Input data: Begin
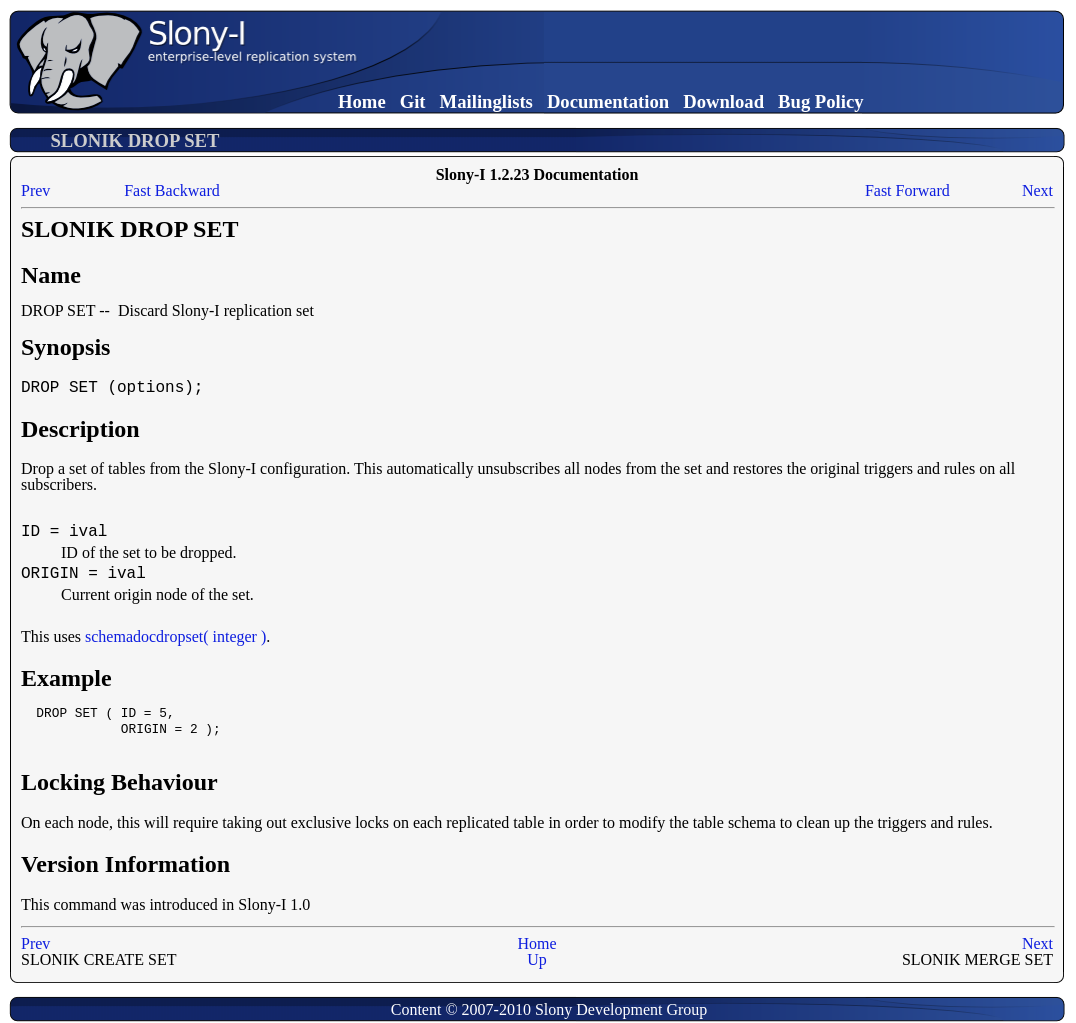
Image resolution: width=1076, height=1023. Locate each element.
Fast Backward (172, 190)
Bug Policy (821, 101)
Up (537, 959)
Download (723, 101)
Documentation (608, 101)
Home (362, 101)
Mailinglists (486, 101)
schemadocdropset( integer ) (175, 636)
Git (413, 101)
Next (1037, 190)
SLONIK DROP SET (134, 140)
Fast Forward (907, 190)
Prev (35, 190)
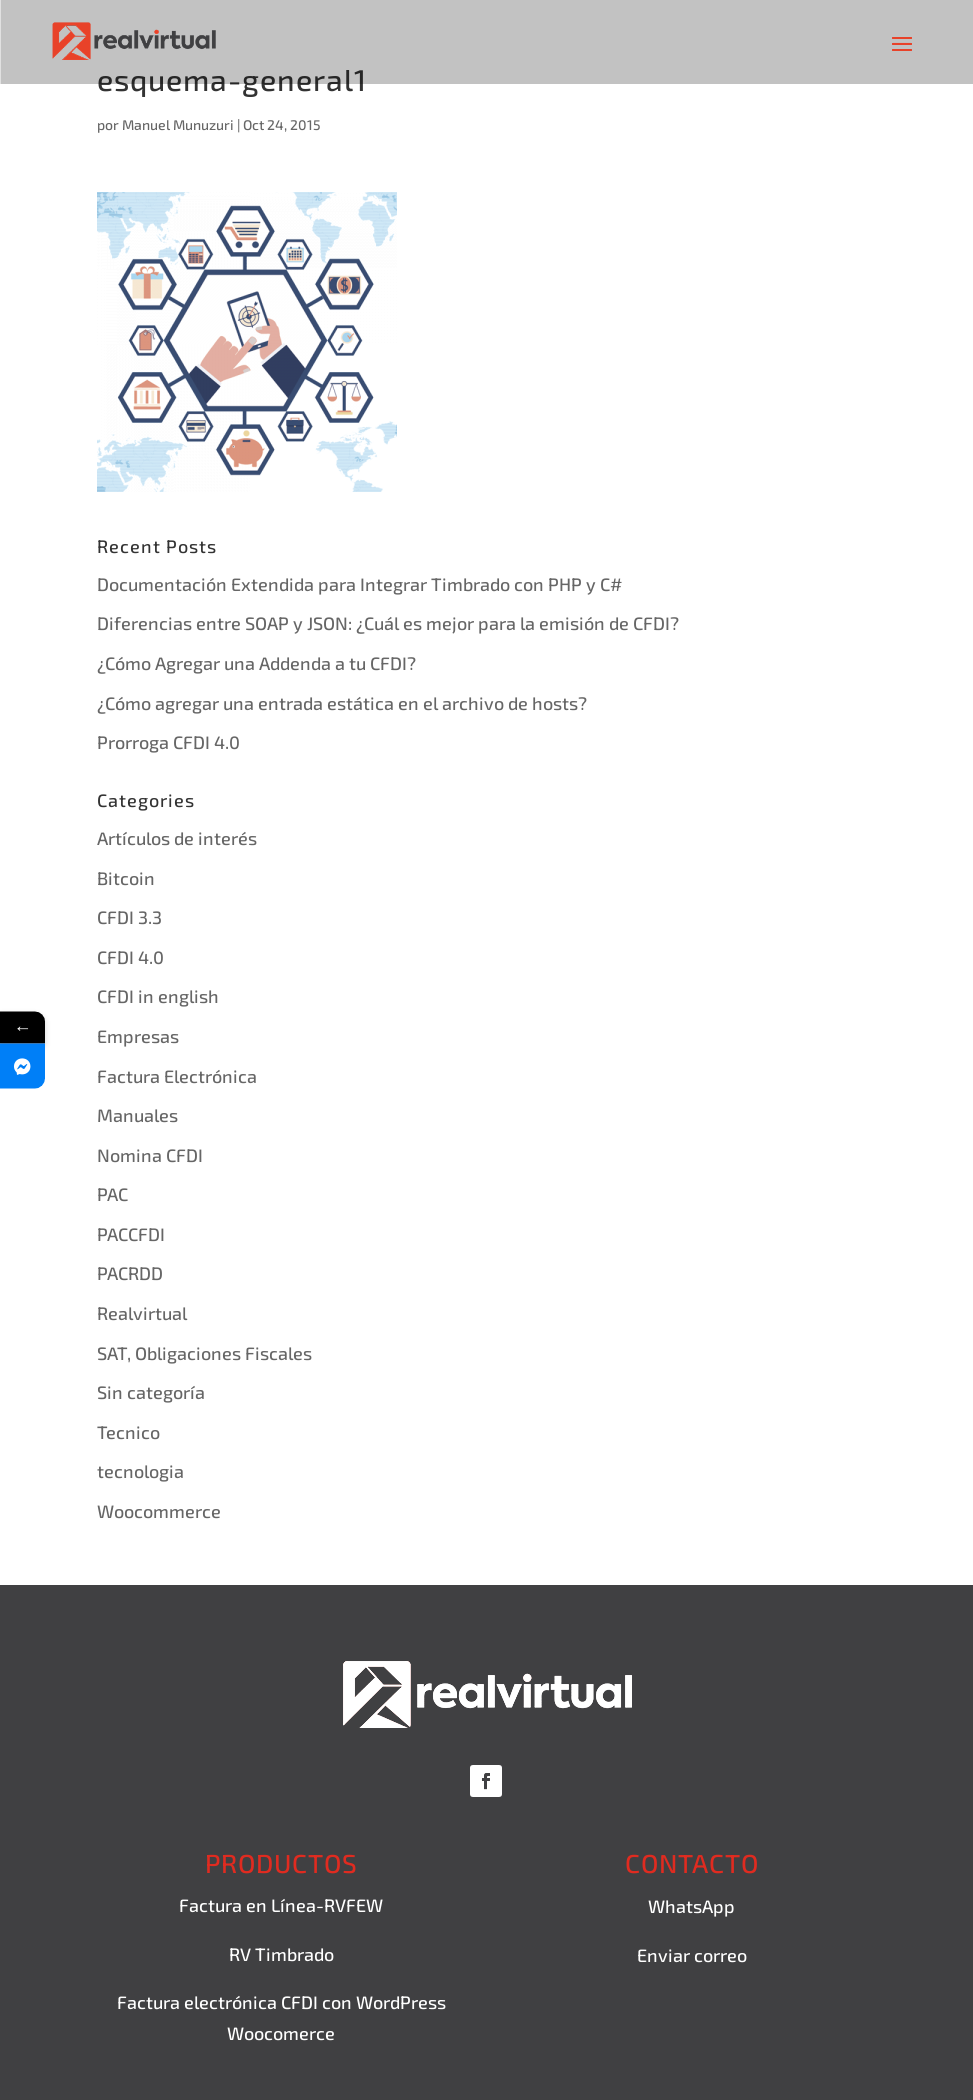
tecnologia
Input data: End
Input data: Begin
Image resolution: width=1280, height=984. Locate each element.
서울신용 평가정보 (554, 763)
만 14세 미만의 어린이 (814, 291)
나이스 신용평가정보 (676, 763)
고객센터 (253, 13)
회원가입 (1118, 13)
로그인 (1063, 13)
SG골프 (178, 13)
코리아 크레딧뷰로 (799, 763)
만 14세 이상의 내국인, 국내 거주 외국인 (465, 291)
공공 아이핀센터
Input data: End
▶ **Task instructions**:
Going through the records above, state how many lines include the word "height", and give no other text.

▶ **Task response**:
2